• _Your instructions_
Take the entries below and print, exactly, the stretch from the line containing "For every named target in this 71×2576" through the line containing "Lightroom Desktop for", both included.

#####

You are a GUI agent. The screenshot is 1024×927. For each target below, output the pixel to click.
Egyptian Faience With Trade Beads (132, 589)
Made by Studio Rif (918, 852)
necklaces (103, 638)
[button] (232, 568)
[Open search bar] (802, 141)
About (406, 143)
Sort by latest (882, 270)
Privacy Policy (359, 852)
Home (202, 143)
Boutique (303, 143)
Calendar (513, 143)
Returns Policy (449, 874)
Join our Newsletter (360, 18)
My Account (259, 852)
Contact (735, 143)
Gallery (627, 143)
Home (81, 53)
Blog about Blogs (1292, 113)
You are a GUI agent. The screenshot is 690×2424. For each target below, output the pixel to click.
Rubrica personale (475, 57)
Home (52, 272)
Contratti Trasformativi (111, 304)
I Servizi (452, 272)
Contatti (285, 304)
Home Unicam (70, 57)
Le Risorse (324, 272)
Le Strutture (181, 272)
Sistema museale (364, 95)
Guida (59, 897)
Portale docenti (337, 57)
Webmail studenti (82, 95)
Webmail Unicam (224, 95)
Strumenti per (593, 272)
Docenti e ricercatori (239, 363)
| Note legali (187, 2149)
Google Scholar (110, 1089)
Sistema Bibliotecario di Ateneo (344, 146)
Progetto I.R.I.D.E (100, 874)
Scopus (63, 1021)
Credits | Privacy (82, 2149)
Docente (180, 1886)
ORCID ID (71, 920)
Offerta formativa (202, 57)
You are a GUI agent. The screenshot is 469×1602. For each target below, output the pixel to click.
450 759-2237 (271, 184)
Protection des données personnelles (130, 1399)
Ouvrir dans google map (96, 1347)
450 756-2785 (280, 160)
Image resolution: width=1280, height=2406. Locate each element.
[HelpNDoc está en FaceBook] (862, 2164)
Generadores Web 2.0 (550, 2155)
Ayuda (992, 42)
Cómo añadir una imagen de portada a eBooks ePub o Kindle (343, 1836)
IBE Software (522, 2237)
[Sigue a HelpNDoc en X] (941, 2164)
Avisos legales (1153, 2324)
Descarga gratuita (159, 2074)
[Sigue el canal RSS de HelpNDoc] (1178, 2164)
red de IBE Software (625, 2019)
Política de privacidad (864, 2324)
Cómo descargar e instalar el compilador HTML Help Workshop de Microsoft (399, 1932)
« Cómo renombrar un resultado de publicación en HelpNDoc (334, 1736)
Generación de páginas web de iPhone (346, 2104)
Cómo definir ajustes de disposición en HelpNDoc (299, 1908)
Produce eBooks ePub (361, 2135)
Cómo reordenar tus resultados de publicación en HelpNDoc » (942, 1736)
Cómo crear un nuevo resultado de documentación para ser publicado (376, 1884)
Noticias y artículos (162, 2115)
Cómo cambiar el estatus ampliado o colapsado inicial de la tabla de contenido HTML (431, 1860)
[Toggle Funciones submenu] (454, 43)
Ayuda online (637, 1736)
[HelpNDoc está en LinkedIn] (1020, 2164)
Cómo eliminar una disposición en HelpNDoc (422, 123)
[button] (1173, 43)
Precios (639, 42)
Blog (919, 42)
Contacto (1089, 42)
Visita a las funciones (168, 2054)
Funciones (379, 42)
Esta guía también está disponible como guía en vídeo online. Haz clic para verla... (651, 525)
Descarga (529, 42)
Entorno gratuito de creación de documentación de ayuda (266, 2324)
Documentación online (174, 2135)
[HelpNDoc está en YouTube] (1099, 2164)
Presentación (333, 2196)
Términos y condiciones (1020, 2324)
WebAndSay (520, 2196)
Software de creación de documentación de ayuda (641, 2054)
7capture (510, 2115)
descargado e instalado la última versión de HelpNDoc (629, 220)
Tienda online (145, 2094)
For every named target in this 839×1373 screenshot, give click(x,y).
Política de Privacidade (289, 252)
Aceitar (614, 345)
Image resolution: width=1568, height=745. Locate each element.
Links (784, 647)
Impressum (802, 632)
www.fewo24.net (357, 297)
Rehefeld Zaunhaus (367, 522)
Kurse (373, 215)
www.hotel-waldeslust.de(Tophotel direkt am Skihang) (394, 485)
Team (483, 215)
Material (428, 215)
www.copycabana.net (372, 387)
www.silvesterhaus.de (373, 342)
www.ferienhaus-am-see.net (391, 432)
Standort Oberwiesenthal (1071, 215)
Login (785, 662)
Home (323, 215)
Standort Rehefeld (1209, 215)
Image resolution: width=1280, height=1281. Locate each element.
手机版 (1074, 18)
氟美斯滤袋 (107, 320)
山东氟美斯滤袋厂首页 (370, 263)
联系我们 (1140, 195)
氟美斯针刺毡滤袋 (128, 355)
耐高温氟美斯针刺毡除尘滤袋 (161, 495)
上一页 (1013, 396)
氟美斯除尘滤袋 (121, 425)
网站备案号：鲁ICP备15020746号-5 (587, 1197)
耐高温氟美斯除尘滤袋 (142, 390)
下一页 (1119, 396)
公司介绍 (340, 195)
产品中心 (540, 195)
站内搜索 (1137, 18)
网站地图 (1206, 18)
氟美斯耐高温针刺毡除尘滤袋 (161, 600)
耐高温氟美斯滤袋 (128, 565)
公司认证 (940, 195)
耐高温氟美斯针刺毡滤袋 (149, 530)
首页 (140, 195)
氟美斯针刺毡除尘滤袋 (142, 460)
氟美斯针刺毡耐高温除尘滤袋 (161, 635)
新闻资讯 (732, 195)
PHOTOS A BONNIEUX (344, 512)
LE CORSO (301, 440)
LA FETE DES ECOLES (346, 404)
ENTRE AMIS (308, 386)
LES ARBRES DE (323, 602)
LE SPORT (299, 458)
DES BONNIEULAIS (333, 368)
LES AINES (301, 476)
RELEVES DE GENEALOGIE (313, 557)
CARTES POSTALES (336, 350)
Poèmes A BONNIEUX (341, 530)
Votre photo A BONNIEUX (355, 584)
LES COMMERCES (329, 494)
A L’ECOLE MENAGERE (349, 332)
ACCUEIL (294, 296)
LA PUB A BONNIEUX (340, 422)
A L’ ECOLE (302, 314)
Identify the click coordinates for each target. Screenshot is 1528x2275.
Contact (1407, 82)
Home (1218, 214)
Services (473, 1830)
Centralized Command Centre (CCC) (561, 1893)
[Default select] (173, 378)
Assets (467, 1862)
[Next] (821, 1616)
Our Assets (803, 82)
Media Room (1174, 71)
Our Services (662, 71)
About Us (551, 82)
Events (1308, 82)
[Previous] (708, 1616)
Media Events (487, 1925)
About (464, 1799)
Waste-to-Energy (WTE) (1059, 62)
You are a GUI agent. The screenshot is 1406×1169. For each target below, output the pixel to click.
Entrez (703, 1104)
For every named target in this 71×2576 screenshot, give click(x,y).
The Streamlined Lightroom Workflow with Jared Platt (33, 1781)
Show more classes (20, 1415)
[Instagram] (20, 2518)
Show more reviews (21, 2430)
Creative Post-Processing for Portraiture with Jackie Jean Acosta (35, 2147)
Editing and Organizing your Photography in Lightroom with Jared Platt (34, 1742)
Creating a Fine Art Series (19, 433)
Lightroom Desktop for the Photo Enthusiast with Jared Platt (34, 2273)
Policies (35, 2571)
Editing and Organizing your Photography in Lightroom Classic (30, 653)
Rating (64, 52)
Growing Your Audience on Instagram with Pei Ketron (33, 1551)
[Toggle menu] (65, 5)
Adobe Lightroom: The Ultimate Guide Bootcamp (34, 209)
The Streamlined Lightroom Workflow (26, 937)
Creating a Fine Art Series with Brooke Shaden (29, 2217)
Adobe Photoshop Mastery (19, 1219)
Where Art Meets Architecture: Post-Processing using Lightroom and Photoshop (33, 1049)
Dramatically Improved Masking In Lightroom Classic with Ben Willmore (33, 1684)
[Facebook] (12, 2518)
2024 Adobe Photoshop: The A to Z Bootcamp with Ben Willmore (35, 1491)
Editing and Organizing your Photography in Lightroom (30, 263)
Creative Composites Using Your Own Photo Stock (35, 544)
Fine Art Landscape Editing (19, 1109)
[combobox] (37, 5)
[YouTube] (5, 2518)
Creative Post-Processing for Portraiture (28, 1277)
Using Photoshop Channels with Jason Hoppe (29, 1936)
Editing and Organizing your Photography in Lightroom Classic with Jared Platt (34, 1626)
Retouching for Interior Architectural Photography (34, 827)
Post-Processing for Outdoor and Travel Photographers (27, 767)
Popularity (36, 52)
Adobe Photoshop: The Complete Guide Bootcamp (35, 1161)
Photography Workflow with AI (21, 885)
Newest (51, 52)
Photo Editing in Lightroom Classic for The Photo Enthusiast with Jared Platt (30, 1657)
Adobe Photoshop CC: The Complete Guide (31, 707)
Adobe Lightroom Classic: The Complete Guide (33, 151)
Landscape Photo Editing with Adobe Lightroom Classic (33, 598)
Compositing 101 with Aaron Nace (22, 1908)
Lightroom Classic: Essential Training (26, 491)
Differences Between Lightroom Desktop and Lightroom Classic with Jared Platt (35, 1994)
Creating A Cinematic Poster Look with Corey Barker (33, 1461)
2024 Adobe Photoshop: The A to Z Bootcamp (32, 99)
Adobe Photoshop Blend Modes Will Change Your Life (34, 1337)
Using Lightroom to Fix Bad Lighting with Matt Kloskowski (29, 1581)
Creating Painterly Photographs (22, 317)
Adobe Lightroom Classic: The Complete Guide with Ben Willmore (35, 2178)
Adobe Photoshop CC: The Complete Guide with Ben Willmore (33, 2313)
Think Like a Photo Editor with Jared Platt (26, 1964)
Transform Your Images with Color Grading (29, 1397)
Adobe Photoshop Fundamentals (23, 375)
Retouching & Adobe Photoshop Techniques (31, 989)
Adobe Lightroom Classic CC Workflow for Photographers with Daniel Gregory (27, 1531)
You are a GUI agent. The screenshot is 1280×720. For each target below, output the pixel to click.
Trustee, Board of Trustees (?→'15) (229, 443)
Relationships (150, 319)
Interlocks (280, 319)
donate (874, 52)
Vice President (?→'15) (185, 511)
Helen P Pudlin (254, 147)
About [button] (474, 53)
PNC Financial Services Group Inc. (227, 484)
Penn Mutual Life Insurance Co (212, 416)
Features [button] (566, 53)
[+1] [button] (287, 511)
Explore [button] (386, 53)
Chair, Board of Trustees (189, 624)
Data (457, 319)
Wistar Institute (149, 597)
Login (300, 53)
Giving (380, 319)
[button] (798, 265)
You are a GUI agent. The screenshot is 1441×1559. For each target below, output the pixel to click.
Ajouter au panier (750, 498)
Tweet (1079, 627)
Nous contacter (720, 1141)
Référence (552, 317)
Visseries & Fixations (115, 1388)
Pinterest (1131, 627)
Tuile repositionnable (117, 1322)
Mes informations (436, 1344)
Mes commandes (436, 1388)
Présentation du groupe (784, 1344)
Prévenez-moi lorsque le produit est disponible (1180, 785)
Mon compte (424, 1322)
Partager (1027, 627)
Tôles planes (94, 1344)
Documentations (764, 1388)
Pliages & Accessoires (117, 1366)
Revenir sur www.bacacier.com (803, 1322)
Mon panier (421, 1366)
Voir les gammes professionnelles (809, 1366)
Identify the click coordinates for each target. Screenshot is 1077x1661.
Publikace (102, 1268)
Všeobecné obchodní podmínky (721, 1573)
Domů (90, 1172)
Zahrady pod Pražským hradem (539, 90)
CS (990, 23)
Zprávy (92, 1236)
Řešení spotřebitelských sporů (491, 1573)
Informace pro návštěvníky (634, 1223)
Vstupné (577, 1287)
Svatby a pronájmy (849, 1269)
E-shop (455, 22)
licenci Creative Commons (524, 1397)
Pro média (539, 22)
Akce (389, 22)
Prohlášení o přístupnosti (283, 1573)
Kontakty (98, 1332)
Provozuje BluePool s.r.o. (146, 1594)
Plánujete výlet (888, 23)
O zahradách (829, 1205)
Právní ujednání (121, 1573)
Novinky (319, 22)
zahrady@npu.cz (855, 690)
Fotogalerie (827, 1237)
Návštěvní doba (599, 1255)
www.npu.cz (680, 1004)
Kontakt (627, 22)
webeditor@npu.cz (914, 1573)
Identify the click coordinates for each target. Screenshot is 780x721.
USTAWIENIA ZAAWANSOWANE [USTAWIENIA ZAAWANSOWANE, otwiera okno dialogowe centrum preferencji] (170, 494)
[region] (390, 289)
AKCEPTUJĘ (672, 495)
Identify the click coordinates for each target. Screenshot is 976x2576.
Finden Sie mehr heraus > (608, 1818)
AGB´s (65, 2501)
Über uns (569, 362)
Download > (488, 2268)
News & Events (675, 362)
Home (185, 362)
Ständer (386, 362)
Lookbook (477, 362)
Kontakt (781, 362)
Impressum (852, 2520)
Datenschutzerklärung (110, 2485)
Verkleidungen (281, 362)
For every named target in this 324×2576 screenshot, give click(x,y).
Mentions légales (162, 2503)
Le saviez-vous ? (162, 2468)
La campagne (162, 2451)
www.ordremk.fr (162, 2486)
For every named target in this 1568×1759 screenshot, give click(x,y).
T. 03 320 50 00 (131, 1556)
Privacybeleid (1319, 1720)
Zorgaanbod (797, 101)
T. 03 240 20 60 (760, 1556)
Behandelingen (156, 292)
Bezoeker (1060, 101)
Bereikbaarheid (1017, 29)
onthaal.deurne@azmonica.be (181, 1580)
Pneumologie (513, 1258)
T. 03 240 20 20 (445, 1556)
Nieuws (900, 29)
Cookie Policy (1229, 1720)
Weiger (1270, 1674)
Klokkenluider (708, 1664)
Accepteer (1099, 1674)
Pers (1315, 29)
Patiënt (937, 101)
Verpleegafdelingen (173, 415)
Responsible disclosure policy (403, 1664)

#####

• _Output for this task_
For every named target in this 71×2576 screenshot, give click(x,y).
The Streamlined Lightroom Workflow with Jared Platt (33, 1781)
Show more classes (20, 1415)
[Instagram] (20, 2518)
Show more reviews (21, 2430)
Creative Post-Processing for Portraiture with Jackie Jean Acosta (35, 2147)
Editing and Organizing your Photography in Lightroom with Jared Platt (34, 1742)
Creating a Fine Art Series (19, 433)
Lightroom Desktop for the Photo Enthusiast with Jared Platt (34, 2273)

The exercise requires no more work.